In 1963, Kenya became independent. Asians, who had built significant wealth but remained excluded from political power, faced an existential choice: take Kenyan citizenship and stay, or claim British citizenship and leave. Many chose Britain, viewing citizenship as insurance against an unknown future. This choice would prove consequential when Britain itself suddenly turned hostile to Asian immigrants.
The Citizenship Question
The independence constitution allowed Asians to choose between Kenyan and British citizenship. Many opted for British nationality. Their reasoning was clear: they had no political voice in independent Kenya, faced potential discrimination, and doubted whether Asian businesses would survive in an Africanised economy. British citizenship seemed to offer an escape valve. If conditions deteriorated, they could leave.
This calculation reflected legitimate anxiety. Across East Africa, newly independent states were asserting "African socialism" and pursuing Africanisation policies. In Tanzania, Julius Nyerere began nationalising foreign-owned businesses. Ugandan nationalism became increasingly hostile to Asian economic prominence. The writing seemed legible to Asian Kenyans.
Trade Licensing Act (1967)
The fears were not baseless. In 1967, the Kenyan government enacted the Trade Licensing Act, requiring that certain categories of retail business (particularly wholesale and distribution businesses) be owned by Kenyan citizens. In practice, this meant African citizens. Asian businesses suddenly faced a choice: sell to African owners, relinquish control, or lose licences.

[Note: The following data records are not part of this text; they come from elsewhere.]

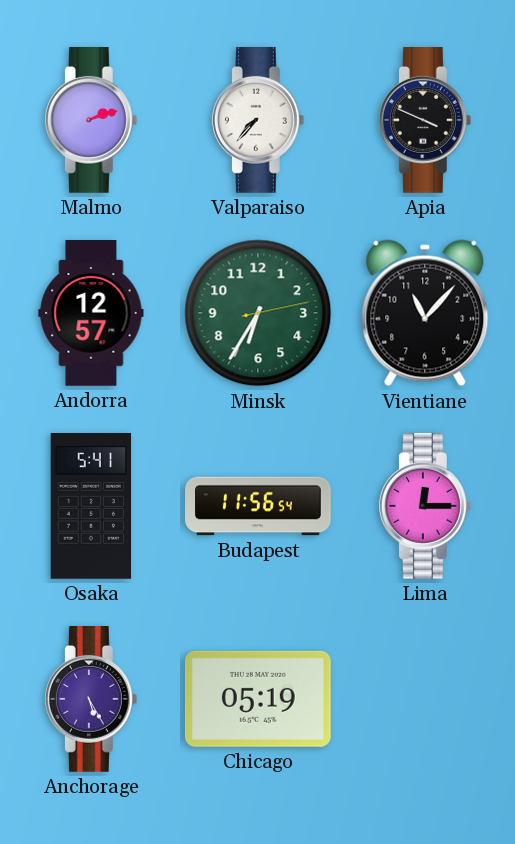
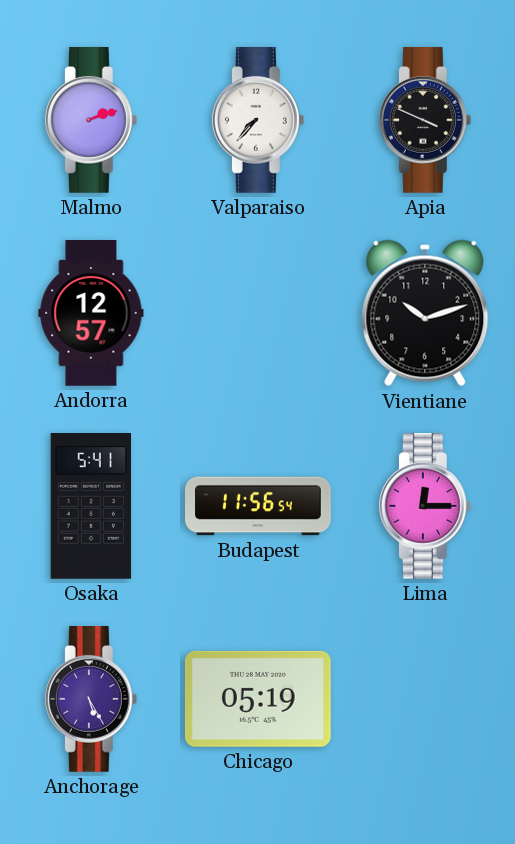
Minsk: 6:35 -> none
Vientiane: 11:07 -> 10:12
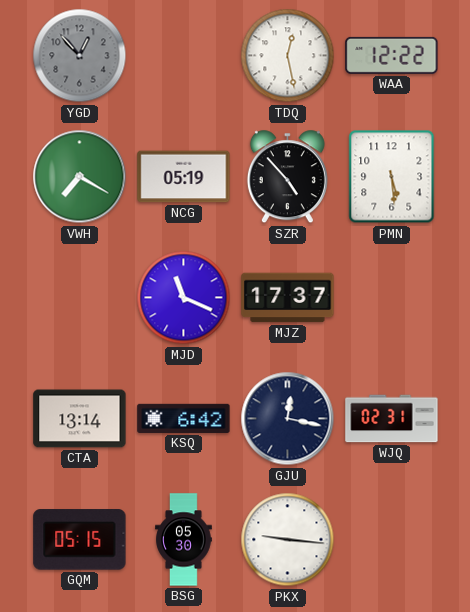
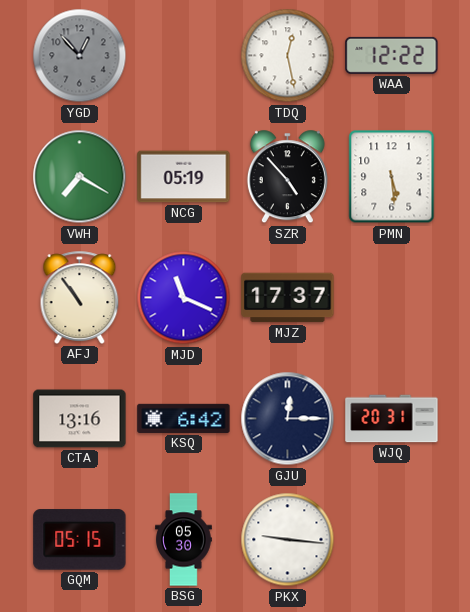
AFJ: none -> 10:54
CTA: 13:14 -> 13:16
GJU: 12:17 -> 12:15
WJQ: 02:31 -> 20:31
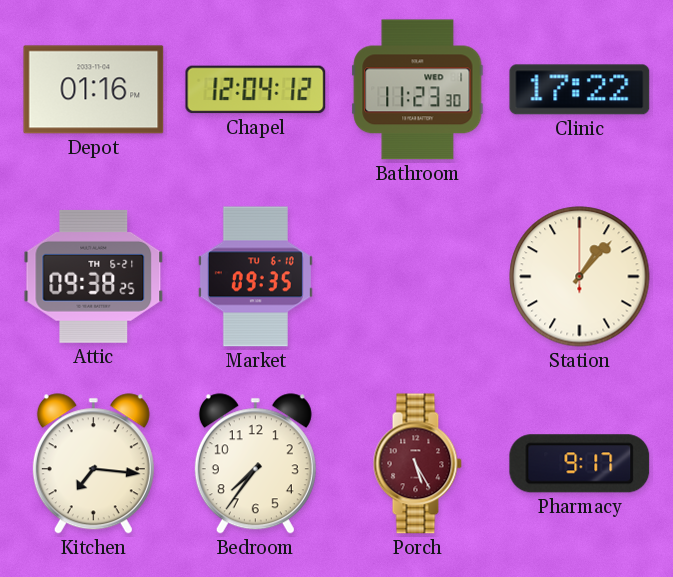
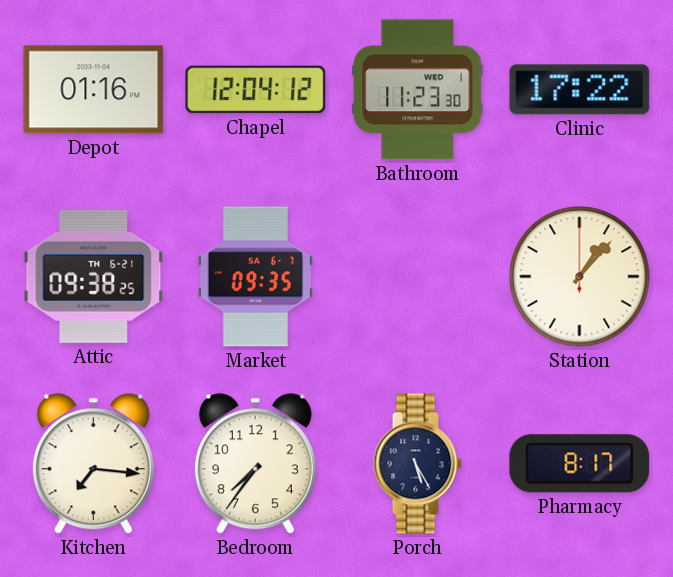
Market date: TU 6-10 -> SA 6-7
Porch dial: burgundy -> navy
Pharmacy: 9:17 -> 8:17
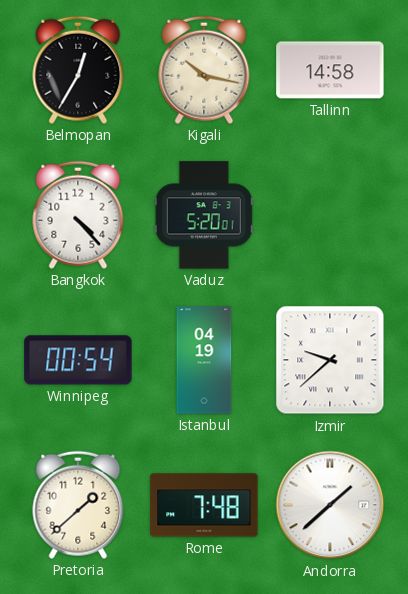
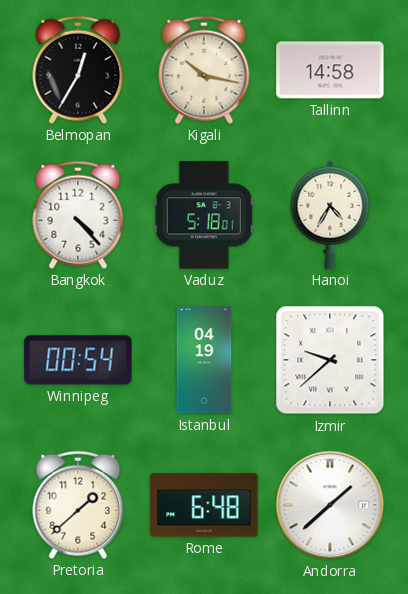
Vaduz: 5:20 -> 5:18
Hanoi: none -> 4:35
Rome: 7:48 -> 6:48
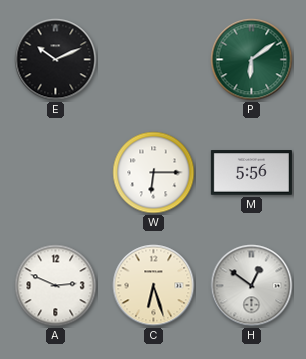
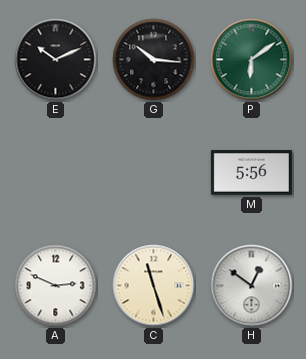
G: none -> 10:16
W: 6:15 -> none
C: 6:27 -> 11:27
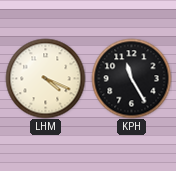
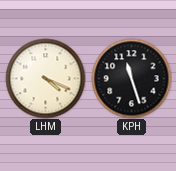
KPH: 11:25 -> 11:27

The Act was framed as economic nationalism. It was experienced by Asians as exclusion. Thousands of Asian-owned businesses that had operated for decades were seized, sold at distressed prices, or transferred to African ownership. Families lost livelihoods. Some Asians who had spent their entire lives in Kenya suddenly became redundant.
The Migration Wave (1960-1975)
The Africanisation policies triggered a migration wave. Thousands of Asians emigrated to Britain, taking with them capital, skills, and entrepreneurial expertise that Kenya would later need. Those who stayed faced ongoing ambiguity: they were Kenyan by nationality (for some), but increasingly viewed as foreign or temporary residents. Their children grew up knowing they might need to leave at any moment.
The Commonwealth Immigrants Act (1968)
For those who had chosen British citizenship as insurance, a shock arrived from an unexpected direction. In 1968, Britain passed the Commonwealth Immigrants Act, which suddenly restricted entry for British passport holders from former colonies. This act was explicitly designed to prevent Kenyan Asians (many of whom held British passports) from migrating to Britain.
The 1968 act revealed the fragility of the safety net. Asians who had chosen British citizenship expecting it to guarantee refuge discovered they were unwelcome even there. Britain was tightening its borders against its own subjects. Those stranded in Kenya found their expected escape route closed. Those who managed to reach Britain before the act took effect were among the fortunate few.
Those Who Stayed
The Asians who remained in Kenya (and those forced to remain by immigration restrictions) adapted. Some shifted from retail to manufacturing or professional services. Families invested in education, ensuring children could become doctors, lawyers, and engineers. Some leveraged remaining business assets into industrial enterprises. Gradually, the Asian community in Kenya, diminished in numbers but concentrated in wealth, transformed itself from merchants to industrialists and professionals.
But the wound was deep. Asians had been told they were guests, then that they were unwelcome, then that they had no escape. The lesson sank in: nowhere in the diaspora was truly home.